Records to use
*** Block opens ***

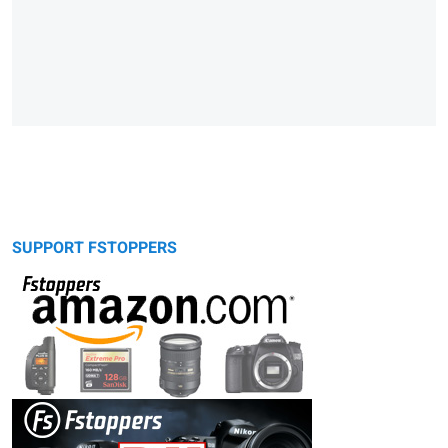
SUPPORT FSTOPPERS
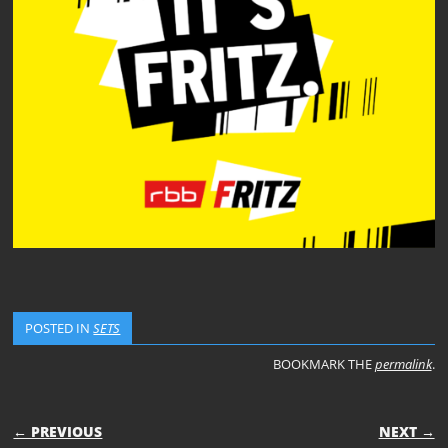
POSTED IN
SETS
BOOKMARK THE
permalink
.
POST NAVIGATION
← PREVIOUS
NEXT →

*** Block closes ***
*** Block opens ***

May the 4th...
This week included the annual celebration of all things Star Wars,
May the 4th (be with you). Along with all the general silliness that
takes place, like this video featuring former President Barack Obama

*** Block closes ***
*** Block opens ***

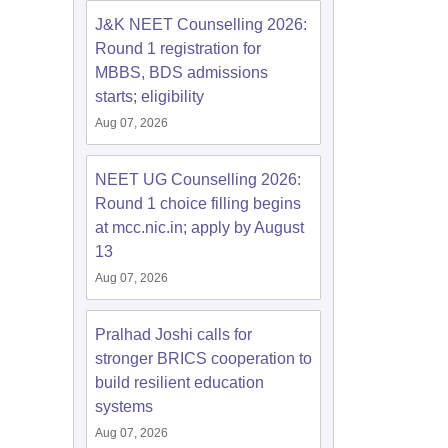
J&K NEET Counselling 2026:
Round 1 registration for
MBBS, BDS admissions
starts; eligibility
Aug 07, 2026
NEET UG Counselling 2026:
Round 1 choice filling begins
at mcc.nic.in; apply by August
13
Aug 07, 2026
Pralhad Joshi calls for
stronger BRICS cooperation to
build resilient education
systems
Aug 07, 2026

*** Block closes ***

Problem statement
Among the entries, find every line holding "Counselling" and return it.

Solution below
J&K NEET Counselling 2026:
NEET UG Counselling 2026:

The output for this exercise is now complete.